[Dataset entries]
[Start of Attachment]

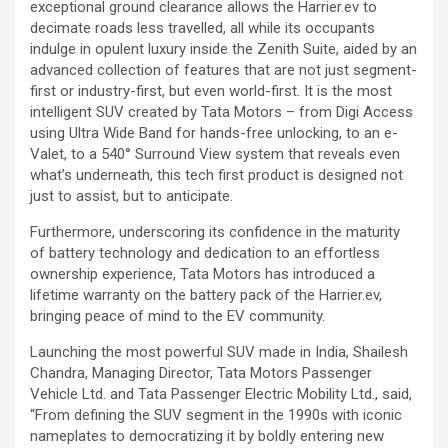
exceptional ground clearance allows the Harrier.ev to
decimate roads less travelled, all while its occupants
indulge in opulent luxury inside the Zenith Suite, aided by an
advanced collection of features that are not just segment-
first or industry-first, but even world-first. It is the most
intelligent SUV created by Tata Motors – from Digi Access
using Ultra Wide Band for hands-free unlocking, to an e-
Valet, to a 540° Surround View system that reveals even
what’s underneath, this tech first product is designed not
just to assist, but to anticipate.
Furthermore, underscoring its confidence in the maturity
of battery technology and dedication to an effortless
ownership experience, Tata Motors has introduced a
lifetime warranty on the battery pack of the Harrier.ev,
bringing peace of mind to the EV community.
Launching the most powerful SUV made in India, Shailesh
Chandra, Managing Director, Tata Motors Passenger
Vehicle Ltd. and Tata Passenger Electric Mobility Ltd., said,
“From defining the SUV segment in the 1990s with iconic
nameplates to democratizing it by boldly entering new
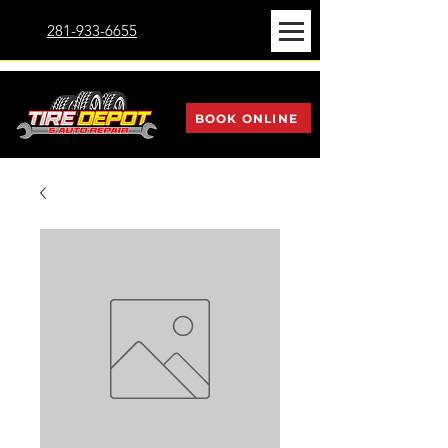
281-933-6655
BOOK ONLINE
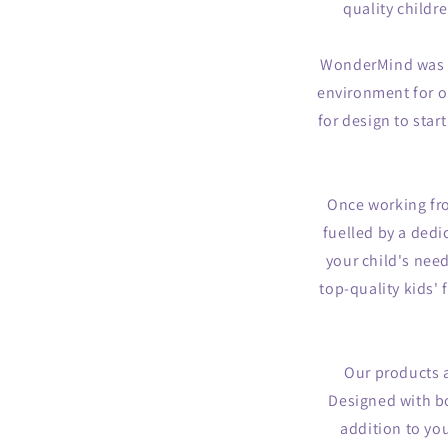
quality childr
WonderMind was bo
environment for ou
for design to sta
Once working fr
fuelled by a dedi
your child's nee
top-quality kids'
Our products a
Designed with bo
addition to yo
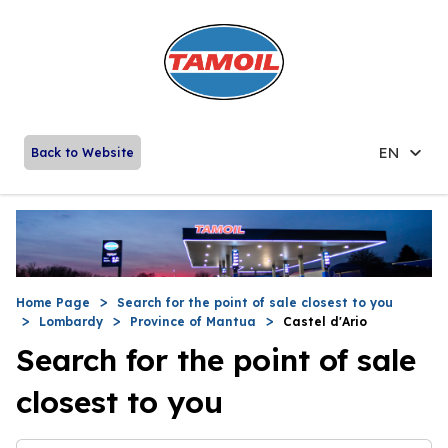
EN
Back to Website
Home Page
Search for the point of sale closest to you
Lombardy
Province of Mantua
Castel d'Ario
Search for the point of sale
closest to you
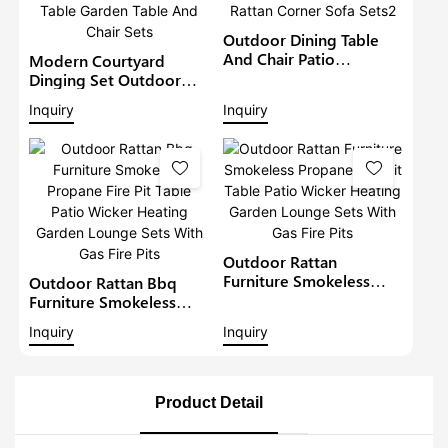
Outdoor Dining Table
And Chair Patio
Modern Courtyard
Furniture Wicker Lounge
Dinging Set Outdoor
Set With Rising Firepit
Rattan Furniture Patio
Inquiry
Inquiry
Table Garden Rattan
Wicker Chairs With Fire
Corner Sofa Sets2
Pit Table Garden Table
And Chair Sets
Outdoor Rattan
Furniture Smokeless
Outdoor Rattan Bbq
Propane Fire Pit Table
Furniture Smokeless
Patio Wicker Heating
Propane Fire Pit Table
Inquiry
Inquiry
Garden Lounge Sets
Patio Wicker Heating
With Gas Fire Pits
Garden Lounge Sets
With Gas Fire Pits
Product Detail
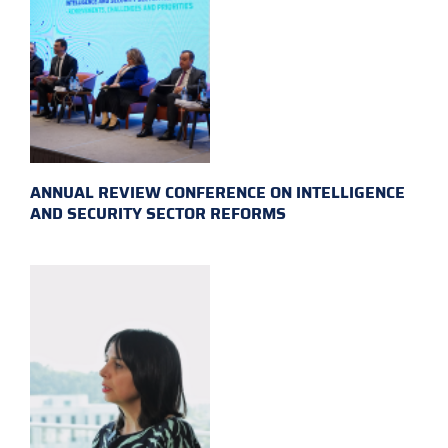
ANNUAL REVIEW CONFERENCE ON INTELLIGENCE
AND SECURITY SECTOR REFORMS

[End of Attachment]

(TASK DESCRIPTION): In the entries above, find the line with "Our products a" and the line with "Modern Courtyard". Write out exactly those two lines and every line between them, pictures excluded.

(EXPECTED ANSWER):
Our products a
Designed with bo
addition to yo
EN
Back to Website
Home Page
Search for the point of sale closest to you
Lombardy
Province of Mantua
Castel d'Ario
Search for the point of sale
closest to you
Outdoor Dining Table
And Chair Patio
Modern Courtyard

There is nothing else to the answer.